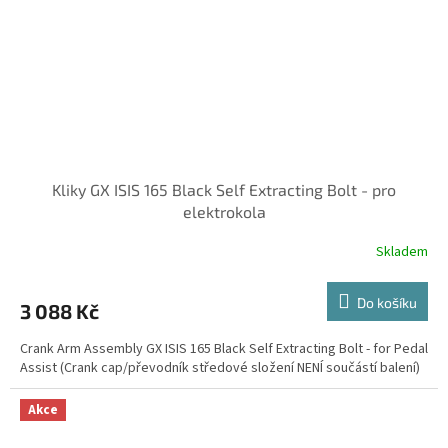
Kliky GX ISIS 165 Black Self Extracting Bolt - pro
elektrokola
Skladem
Do košíku
3 088 Kč
Crank Arm Assembly GX ISIS 165 Black Self Extracting Bolt - for Pedal
Assist (Crank cap/převodník středové složení NENÍ součástí balení)
Akce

------------------------------

Work order |
Could you repeat every record exactly as written, with the pictures left out?

Solution to the problem |
Kliky GX ISIS 165 Black Self Extracting Bolt - pro
elektrokola
Skladem
Do košíku
3 088 Kč
Crank Arm Assembly GX ISIS 165 Black Self Extracting Bolt - for Pedal
Assist (Crank cap/převodník středové složení NENÍ součástí balení)
Akce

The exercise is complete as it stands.